# NRICH Angles, Polygons and Geometrical Proof - Stage 4

This list supports teaching of angles, polygons and geometrical proof at Key Stage 4 in secondary mathematics. It provides investigations, problems and games from NRICH as well as classroom activities on the STEM Learning website that compliment them.

Here are some favourite activities selected by the NRICH team.

- Cyclic Quadrilaterals This activity presents students with a circle marked with 9 equally spaced points on the edge and one in the centre. The challenge is to draw as many triangles as possible and calculate the angles.
- Kite in a Square This activity involves finding the area of a kite that is constructed inside a square. Topics involved are coordinates, similar figures and Pythagoras' theorem.

These are just a few of the activities on angles, polygons and geometrical proof at Key Stage 4 that you can find on the NRICH curriculum pages.

The activities below, taken from the STEM Learning website, complement the NRICH activities above.

### Geometry: Construction Proof

Geometry: Construction, Proof

This excel file presents a number of problems involving geometric proof. These begin with proofs requiring understanding of similar triangles and cyclic quadrilaterals. Students are also challenged to prove that the angle between tangent and chord is equal to the angle in the alternate segment. Later problems are much more challenging.

In each case the diagram is interactive and can help to illustrate the problem.

### Kent Mathematics Project Level Eight

**Book 8B** has a section on Geometric Proof (pdf pages 239-248) which gives clear guidance on what is expected in a sufficient proof. Problems include the sum of interior angles of polygons and circle angles. Answers are given in this Kent Maths resource so that students can assess their own progress and seek guidance.

### Square and Circle Inquiry

This investigation begins with the question whether a square fits better inside a circle or a circle within a square. More able students can progress to a similar problem with a hexagon and then other polygons.
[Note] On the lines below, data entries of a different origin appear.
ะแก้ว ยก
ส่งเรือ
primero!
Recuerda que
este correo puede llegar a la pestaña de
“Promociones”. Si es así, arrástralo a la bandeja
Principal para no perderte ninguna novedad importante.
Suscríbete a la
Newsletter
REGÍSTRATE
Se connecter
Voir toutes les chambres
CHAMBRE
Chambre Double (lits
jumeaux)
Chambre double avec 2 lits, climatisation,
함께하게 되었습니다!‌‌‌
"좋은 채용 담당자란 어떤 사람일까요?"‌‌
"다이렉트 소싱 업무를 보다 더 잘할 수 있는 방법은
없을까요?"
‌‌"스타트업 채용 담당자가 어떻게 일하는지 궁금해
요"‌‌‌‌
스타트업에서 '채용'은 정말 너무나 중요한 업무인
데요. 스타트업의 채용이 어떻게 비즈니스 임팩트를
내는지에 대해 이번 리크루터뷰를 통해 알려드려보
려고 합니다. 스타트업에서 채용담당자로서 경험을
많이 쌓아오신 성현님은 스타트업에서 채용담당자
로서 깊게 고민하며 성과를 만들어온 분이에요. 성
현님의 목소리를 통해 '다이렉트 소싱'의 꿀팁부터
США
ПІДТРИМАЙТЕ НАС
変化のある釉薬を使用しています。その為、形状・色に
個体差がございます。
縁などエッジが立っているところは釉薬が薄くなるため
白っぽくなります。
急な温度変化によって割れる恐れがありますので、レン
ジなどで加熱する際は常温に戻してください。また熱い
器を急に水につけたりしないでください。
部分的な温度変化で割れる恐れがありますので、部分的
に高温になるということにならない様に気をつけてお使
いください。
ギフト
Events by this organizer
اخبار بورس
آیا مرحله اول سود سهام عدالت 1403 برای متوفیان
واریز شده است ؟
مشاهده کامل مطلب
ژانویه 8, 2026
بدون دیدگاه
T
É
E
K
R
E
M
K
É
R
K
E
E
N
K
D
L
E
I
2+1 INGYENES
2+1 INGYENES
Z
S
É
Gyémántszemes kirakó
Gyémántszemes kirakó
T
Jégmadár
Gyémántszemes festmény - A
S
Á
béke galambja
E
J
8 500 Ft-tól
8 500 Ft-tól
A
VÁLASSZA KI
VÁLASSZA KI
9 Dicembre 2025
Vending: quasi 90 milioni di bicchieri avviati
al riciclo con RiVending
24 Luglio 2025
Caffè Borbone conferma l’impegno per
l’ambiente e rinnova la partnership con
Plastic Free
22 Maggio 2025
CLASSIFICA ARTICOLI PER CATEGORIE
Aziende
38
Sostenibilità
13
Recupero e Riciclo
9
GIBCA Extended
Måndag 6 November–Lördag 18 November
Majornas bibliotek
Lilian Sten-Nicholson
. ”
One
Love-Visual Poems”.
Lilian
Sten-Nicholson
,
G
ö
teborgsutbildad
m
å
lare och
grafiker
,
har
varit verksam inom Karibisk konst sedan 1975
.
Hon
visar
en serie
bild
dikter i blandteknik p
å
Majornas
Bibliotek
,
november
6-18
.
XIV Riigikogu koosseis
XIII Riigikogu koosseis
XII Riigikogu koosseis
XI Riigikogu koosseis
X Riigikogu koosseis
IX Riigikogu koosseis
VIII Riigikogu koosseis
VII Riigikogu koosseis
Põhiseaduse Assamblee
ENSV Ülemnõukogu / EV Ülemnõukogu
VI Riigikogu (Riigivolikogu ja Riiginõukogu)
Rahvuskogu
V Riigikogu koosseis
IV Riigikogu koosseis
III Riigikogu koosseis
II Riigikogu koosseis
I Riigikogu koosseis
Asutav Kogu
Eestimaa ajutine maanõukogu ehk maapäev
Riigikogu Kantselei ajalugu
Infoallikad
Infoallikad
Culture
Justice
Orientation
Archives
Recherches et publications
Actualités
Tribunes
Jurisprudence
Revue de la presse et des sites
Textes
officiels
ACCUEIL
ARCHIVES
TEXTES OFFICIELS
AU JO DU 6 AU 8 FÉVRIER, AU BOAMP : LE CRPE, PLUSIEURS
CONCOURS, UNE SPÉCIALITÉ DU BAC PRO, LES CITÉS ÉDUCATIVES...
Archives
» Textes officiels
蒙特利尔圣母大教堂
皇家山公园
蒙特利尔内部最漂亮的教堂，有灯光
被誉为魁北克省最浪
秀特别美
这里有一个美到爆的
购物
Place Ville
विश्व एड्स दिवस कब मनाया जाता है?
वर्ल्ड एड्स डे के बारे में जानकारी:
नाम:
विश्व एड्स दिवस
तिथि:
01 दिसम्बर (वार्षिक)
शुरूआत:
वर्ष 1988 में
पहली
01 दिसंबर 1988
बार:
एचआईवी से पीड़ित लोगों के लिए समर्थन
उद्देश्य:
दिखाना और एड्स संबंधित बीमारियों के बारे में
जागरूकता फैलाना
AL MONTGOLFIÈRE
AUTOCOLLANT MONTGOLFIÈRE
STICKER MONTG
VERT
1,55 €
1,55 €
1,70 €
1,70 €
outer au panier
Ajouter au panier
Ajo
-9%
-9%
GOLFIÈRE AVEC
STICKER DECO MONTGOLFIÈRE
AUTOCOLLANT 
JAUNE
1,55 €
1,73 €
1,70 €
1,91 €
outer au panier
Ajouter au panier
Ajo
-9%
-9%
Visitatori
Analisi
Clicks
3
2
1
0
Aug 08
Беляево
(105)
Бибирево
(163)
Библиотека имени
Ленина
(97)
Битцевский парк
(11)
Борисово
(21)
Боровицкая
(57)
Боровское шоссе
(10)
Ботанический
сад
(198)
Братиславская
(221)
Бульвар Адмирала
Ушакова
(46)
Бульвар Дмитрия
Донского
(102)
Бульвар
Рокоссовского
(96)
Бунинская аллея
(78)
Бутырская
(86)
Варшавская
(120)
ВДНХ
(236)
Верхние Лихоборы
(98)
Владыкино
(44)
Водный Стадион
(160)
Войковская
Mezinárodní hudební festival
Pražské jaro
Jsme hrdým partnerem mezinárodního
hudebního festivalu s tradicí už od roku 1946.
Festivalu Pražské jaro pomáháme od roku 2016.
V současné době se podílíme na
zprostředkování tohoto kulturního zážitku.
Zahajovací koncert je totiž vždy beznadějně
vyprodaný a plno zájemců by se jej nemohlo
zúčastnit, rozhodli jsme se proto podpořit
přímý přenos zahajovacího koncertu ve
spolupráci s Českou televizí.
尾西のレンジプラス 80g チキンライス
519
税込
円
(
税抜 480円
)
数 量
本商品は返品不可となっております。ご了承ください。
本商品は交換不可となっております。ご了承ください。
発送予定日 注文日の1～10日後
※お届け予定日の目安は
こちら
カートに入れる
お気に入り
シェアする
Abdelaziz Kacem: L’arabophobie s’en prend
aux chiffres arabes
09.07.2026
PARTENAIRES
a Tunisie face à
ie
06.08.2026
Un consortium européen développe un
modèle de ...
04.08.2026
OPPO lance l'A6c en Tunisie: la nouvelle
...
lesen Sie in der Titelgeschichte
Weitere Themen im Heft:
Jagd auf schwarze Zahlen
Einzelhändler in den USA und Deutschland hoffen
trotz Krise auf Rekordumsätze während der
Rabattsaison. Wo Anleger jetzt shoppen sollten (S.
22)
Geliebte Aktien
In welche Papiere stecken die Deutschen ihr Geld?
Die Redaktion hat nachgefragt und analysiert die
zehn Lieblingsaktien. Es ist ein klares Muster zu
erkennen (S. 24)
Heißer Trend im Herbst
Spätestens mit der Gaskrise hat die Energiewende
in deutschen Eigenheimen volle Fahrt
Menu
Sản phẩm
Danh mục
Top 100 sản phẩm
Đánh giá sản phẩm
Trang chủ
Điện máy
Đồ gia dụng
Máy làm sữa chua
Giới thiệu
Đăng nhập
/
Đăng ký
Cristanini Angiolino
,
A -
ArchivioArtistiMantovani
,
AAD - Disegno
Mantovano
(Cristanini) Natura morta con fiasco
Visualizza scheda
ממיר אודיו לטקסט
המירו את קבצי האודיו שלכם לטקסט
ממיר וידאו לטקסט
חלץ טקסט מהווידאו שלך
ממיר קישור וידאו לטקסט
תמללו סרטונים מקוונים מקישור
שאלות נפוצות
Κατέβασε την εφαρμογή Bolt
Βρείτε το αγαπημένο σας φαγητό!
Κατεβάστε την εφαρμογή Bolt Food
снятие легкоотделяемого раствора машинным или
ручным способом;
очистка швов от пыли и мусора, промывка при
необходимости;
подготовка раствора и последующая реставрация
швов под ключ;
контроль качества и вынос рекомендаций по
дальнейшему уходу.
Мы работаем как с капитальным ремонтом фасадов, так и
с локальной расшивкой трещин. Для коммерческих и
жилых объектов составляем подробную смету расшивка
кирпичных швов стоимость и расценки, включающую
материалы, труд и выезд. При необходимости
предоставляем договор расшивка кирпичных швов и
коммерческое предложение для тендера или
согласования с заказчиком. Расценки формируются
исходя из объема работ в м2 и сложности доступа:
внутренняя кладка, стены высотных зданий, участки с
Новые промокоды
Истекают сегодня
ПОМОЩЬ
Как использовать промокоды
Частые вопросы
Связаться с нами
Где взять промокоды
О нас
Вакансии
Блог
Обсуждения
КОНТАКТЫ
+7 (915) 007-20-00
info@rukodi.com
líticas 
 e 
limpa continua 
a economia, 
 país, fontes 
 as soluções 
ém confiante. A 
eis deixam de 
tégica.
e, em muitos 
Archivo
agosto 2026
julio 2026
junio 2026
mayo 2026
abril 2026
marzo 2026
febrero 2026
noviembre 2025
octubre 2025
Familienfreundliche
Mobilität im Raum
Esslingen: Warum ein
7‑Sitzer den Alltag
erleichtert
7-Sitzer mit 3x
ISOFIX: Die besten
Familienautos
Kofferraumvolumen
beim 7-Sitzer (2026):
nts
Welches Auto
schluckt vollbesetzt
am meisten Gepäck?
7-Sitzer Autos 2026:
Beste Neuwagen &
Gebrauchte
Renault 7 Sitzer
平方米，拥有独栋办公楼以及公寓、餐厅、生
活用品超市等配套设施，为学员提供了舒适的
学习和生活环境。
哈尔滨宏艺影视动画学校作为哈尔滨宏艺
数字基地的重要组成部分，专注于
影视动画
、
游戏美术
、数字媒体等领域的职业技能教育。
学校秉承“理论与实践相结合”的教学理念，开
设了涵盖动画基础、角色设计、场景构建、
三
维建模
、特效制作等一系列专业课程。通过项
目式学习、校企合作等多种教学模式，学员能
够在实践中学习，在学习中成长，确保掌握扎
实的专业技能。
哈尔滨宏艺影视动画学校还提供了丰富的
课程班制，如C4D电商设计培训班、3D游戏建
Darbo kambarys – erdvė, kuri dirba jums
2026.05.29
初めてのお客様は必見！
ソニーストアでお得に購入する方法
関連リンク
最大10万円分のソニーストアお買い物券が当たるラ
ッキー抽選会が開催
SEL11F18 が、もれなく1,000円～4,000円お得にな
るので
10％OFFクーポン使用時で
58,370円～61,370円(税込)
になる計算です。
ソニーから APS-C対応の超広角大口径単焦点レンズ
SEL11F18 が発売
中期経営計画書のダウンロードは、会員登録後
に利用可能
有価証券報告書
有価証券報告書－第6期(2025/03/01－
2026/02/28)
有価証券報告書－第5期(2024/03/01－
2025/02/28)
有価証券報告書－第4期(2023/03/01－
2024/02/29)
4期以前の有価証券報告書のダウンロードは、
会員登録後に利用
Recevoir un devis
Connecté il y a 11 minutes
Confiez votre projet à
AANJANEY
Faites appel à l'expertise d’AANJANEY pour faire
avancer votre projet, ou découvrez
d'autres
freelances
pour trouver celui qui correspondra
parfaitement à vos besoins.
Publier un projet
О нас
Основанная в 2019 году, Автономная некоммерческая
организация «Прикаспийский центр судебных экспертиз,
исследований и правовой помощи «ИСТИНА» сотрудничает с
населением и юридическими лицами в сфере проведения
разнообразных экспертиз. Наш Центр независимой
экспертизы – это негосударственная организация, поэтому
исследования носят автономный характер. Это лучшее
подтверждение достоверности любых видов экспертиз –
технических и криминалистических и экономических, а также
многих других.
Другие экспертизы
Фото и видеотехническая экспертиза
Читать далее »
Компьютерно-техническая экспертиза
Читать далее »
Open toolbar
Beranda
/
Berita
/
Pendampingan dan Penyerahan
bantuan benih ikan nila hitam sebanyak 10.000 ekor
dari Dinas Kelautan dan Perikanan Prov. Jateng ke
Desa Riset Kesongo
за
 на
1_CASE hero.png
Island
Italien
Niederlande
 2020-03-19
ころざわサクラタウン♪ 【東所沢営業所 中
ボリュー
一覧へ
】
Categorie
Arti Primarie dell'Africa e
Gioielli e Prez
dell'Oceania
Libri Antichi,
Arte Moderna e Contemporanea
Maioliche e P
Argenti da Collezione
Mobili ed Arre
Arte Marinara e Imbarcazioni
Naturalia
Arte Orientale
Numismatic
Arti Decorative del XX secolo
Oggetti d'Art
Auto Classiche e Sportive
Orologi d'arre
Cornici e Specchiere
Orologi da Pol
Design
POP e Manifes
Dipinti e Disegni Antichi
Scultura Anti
The teachers notes give an example of a possible solution.

### Kent Mathematics Project Level Six

**Book 6b** has a section dealing with circle angles, (from pdf page 87). Students are led through an investigation which includes proofs that the angle at the centre of a circle is twice the angle at the circumference. Answers to the questions are shown (from pdf page 91) and there are four further investigations (pdf page 90) involving circle angles.